* [Data shown]

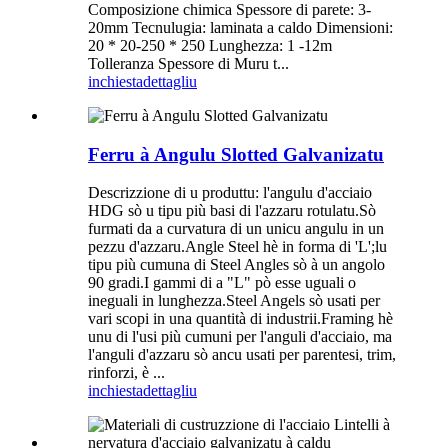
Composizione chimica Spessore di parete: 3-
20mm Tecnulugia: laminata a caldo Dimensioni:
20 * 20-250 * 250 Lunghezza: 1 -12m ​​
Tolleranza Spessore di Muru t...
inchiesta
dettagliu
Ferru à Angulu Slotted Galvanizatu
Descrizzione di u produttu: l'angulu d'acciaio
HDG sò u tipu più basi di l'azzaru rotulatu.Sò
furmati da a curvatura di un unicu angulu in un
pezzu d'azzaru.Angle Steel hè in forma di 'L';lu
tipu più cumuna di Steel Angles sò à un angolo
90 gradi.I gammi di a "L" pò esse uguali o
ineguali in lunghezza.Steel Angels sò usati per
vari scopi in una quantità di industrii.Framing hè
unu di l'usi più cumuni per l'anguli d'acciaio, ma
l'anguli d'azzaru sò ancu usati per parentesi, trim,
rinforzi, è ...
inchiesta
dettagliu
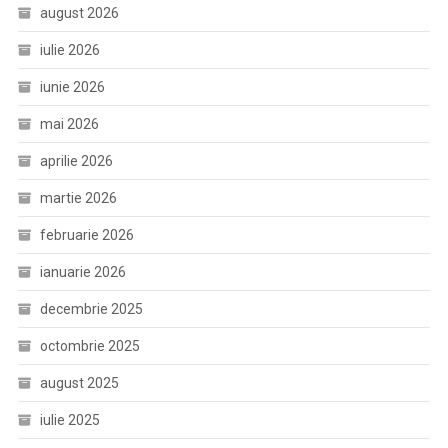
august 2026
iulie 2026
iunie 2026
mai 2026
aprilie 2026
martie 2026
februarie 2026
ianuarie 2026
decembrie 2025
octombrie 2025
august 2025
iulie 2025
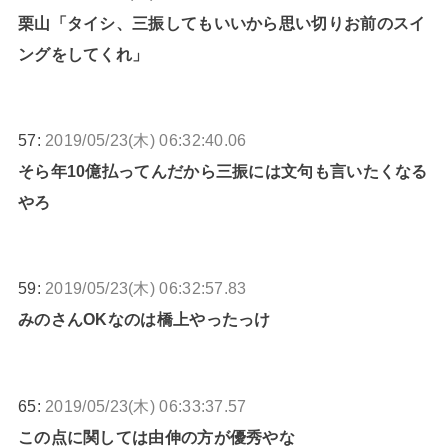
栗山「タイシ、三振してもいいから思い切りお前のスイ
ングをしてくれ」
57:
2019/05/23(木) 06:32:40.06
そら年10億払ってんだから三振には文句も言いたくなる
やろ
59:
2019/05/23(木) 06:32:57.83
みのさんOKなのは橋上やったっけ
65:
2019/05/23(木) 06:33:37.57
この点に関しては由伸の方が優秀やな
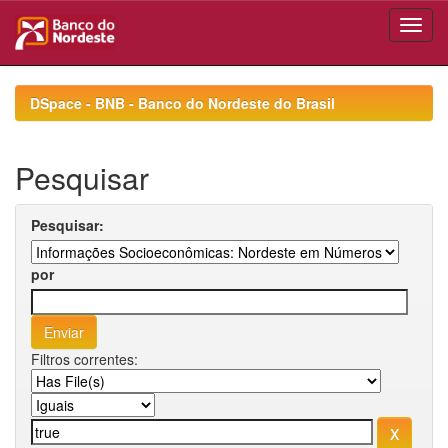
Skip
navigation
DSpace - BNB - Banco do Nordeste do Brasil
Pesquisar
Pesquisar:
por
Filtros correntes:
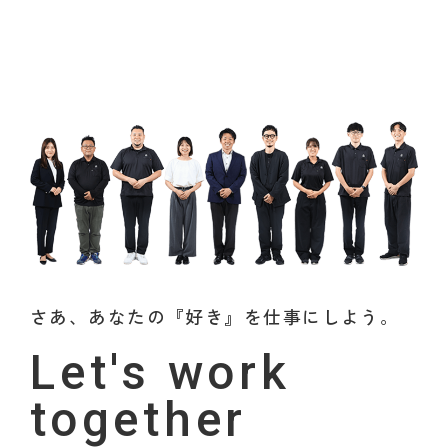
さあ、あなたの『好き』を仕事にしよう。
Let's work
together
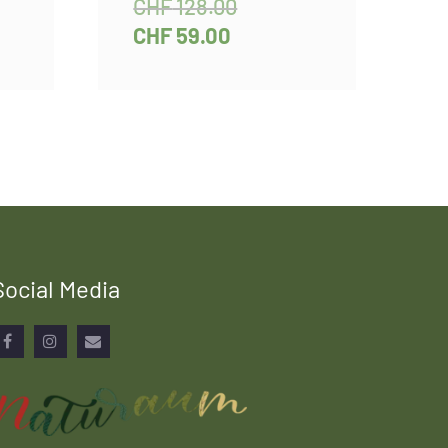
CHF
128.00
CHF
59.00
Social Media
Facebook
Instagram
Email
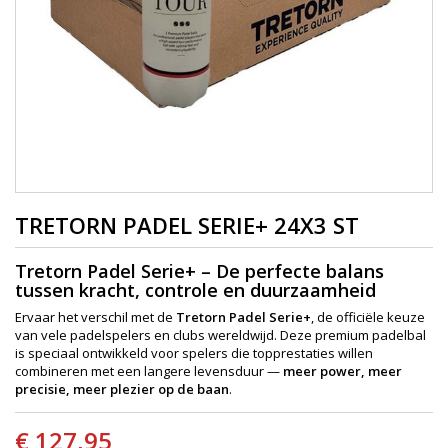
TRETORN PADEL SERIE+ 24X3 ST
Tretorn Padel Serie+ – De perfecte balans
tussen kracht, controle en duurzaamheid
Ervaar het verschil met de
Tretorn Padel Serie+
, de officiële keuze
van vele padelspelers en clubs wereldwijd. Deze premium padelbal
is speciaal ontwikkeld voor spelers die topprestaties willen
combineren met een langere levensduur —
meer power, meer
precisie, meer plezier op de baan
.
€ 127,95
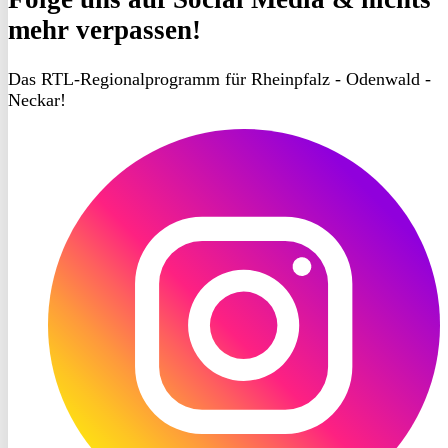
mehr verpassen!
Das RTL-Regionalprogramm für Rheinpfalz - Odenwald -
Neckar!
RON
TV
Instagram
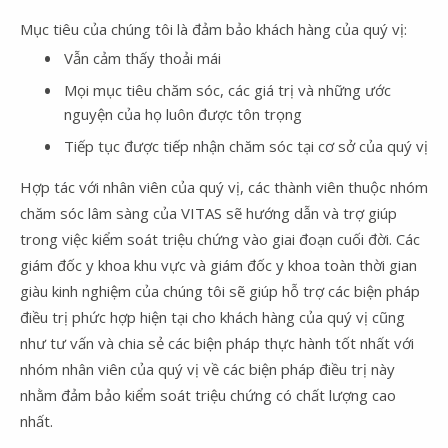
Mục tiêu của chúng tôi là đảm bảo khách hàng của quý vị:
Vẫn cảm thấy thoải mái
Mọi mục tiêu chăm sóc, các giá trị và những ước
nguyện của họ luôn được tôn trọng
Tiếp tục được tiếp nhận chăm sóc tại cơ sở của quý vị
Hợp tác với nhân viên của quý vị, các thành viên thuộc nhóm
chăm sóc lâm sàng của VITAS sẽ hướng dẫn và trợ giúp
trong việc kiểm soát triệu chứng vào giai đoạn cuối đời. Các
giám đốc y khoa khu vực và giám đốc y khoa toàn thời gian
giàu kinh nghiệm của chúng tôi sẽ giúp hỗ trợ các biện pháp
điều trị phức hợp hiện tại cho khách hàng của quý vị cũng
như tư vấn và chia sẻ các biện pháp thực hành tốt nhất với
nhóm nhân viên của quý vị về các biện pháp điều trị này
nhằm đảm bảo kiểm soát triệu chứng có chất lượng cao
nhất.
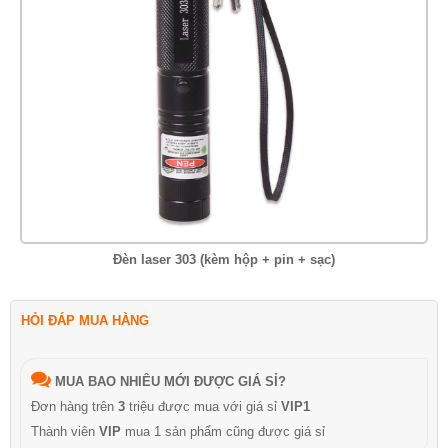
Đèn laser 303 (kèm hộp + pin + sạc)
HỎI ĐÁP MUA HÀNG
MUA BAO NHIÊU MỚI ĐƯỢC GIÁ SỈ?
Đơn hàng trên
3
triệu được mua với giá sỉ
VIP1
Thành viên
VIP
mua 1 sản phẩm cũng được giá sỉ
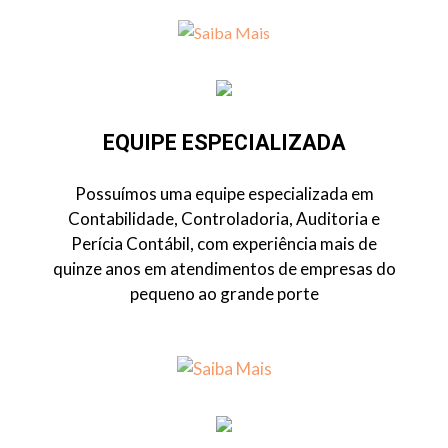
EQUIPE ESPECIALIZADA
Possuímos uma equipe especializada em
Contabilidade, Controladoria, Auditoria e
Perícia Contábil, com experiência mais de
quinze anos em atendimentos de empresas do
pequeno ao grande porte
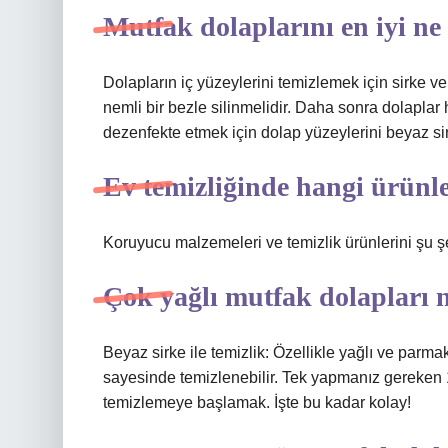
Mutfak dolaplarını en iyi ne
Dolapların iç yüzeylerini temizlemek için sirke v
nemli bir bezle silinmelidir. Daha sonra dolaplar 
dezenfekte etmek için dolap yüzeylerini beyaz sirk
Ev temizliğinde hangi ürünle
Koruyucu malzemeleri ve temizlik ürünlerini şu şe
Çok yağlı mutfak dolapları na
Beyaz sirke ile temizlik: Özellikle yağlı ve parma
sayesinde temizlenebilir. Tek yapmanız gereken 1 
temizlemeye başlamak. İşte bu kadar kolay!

* [Work request] Only the text of the listing should be returned, exactly and in full; no image goes into the copy.

* [Solution to this task]
Composizione chimica Spessore di parete: 3-
20mm Tecnulugia: laminata a caldo Dimensioni:
20 * 20-250 * 250 Lunghezza: 1 -12m ​​
Tolleranza Spessore di Muru t...
inchiesta
dettagliu
Ferru à Angulu Slotted Galvanizatu
Descrizzione di u produttu: l'angulu d'acciaio
HDG sò u tipu più basi di l'azzaru rotulatu.Sò
furmati da a curvatura di un unicu angulu in un
pezzu d'azzaru.Angle Steel hè in forma di 'L';lu
tipu più cumuna di Steel Angles sò à un angolo
90 gradi.I gammi di a "L" pò esse uguali o
ineguali in lunghezza.Steel Angels sò usati per
vari scopi in una quantità di industrii.Framing hè
unu di l'usi più cumuni per l'anguli d'acciaio, ma
l'anguli d'azzaru sò ancu usati per parentesi, trim,
rinforzi, è ...
inchiesta
dettagliu
august 2026
iulie 2026
iunie 2026
mai 2026
aprilie 2026
martie 2026
februarie 2026
ianuarie 2026
decembrie 2025
octombrie 2025
august 2025
iulie 2025
栗山「タイシ、三振してもいいから思い切りお前のスイ
ングをしてくれ」
57:
2019/05/23(木) 06:32:40.06
そら年10億払ってんだから三振には文句も言いたくなる
やろ
59:
2019/05/23(木) 06:32:57.83
みのさんOKなのは橋上やったっけ
65:
2019/05/23(木) 06:33:37.57
この点に関しては由伸の方が優秀やな
Skip
navigation
DSpace - BNB - Banco do Nordeste do Brasil
Pesquisar
Pesquisar:
por
Filtros correntes:
さあ、あなたの『好き』を仕事にしよう。
Let's work
together
CHF
128.00
CHF
59.00
Social Media
Facebook
Instagram
Email
TRETORN PADEL SERIE+ 24X3 ST
Tretorn Padel Serie+ – De perfecte balans
tussen kracht, controle en duurzaamheid
Ervaar het verschil met de
Tretorn Padel Serie+
, de officiële keuze
van vele padelspelers en clubs wereldwijd. Deze premium padelbal
is speciaal ontwikkeld voor spelers die topprestaties willen
combineren met een langere levensduur —
meer power, meer
precisie, meer plezier op de baan
.
€ 127,95
mehr verpassen!
Das RTL-Regionalprogramm für Rheinpfalz - Odenwald -
Neckar!
RON
TV
Instagram
Mục tiêu của chúng tôi là đảm bảo khách hàng của quý vị:
Vẫn cảm thấy thoải mái
Mọi mục tiêu chăm sóc, các giá trị và những ước
nguyện của họ luôn được tôn trọng
Tiếp tục được tiếp nhận chăm sóc tại cơ sở của quý vị
Hợp tác với nhân viên của quý vị, các thành viên thuộc nhóm
chăm sóc lâm sàng của VITAS sẽ hướng dẫn và trợ giúp
trong việc kiểm soát triệu chứng vào giai đoạn cuối đời. Các
giám đốc y khoa khu vực và giám đốc y khoa toàn thời gian
giàu kinh nghiệm của chúng tôi sẽ giúp hỗ trợ các biện pháp
điều trị phức hợp hiện tại cho khách hàng của quý vị cũng
như tư vấn và chia sẻ các biện pháp thực hành tốt nhất với
nhóm nhân viên của quý vị về các biện pháp điều trị này
nhằm đảm bảo kiểm soát triệu chứng có chất lượng cao
nhất.
Đèn laser 303 (kèm hộp + pin + sạc)
HỎI ĐÁP MUA HÀNG
MUA BAO NHIÊU MỚI ĐƯỢC GIÁ SỈ?
Đơn hàng trên
3
triệu được mua với giá sỉ
VIP1
Thành viên
VIP
mua 1 sản phẩm cũng được giá sỉ
EQUIPE ESPECIALIZADA
Possuímos uma equipe especializada em
Contabilidade, Controladoria, Auditoria e
Perícia Contábil, com experiência mais de
quinze anos em atendimentos de empresas do
pequeno ao grande porte
Mutfak dolaplarını en iyi ne
Dolapların iç yüzeylerini temizlemek için sirke v
nemli bir bezle silinmelidir. Daha sonra dolaplar 
dezenfekte etmek için dolap yüzeylerini beyaz sirk
Ev temizliğinde hangi ürünle
Koruyucu malzemeleri ve temizlik ürünlerini şu şe
Çok yağlı mutfak dolapları na
Beyaz sirke ile temizlik: Özellikle yağlı ve parma
sayesinde temizlenebilir. Tek yapmanız gereken 1 
temizlemeye başlamak. İşte bu kadar kolay!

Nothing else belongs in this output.